This report is premised upon observations by teacher unions under FOZEU, as well as individual teachers and administrators in various schools across the country. It is thus a collation of various reports. The general assessment from government and mission schools across the country is that in terms of adherence to Standard Operational Procedures against Covid-19, April 2021 is ending the way it started, i.e., with government paying lip service to these issues in schools as well as deliberately misleading partners and stakeholders.
In approximately 75% of schools, both urban and rural, there is no consistent supply of water despite MOPSE’s claims that it has enough bowsers to supply schools that have no water. In fact, even in urban areas, supplies of water are so erratic that the most enterprising schools have had to buy from bulk water suppliers. We could not find instances of schools supplied water by MOPSE through bowsers, though it is a remote possibility that they did so. At most schools therefore, learners have to make do with own water from home, while at school, there may be one or two sources of water for washing hands after using the toilet or getting into contact with various surfaces. This could be the calm before the storm. Our recommendation is that government should stop depending on MOPSE reports which are almost always spiced up to give a positive image. Winter is here, and given the lackadaisical approach by MOPSE, if the disease hits schools in big numbers, we are likely to have a big crisis.
In all public schools we have visited, the teacher-pupil ratio is too high and actually poses a danger to learners, teachers and the community from which they hail. While boarding schools have generally reduced numbers, in day schools the teacher-pupil ratio remains shocking. Some schools have tried to ameliorate the problem via dividing classes into two and giving them days to attend lessons, in smaller groups. However, the most brazen authorities have maintained a situation where the whole schools comes every day and the classes are packed. If there is an outbreak at such schools, there will be multiple casualties. There is need for Ministry officials to take the issue of social distancing seriously. In many cases learners have masks but adherence to mask regulations is not enforced or is enforced with frightening laxity.
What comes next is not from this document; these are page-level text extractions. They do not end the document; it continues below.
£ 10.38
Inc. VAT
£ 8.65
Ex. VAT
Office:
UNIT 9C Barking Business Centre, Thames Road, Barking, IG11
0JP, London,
Most unions, and FOZEU, have maintained the incapacitation modus operandi in which they report for duty twice a week. Even those that attend, in some cases, just go there and sit-in. At boarding schools and some urban schools, they have entered into an arrangement where teachers are paid incentives. Under these circumstances, they are attending lessons religiously. The fact remains however that where incapacitation is affecting learning, both teachers and learners are reporting at school erratically.
Safe schools no more?
Some unions have received reports of teachers being physically attacked by community members for various reasons. Over the past two weeks alone at least five incidences have been reported throughout the country. This has the net effect of increasing the insecurity of teachers. While law enforcement authorities will be involved, the feeling of insecurity by one teacher or teachers in one community has a domino effect. We call on political and community leaders to live in harmony with teachers because any negative developments that happen against teachers in each community will definitely and decisively affect the learning of your children. FOZEU and individual unions are always at hand and ready to assist affected teachers. We will also initiate human rights awareness campaigns and training for teachers to try and prevent the recurrence of such activities. We call on government to follow the policy of safe schools to the letter to ensure that both teachers and learners are safe.
Vaccine uptake among teachers is very low, largely because teachers mistrust the vaccine. Government has not done much to try and allay these fears. We applaud those that have taken the vaccine, but still reiterate that it remains an individual decision on whether to take the vaccine or not. It remains the government’s responsibility to carry out the necessary campaigns to ensure more teachers are vaccinated.
- Adherence to SOPs remains very low.
- Vaccine uptake remains low among teachers. There is need for government to do more to reach those that need the vaccine.
- Little learning is going on in public schools that are not paying incentives.
- Government should pay teachers a living wage and let education return to the classroom.
- Violence and threats against teachers are rearing their ugly head. We call on government to protect teachers.
- We call on government to share accurate figures and information on Covid-19 incidences in schools.
- The Federation will work with all stakeholders in the education sector to ensure that our schools are safe from Covid-19.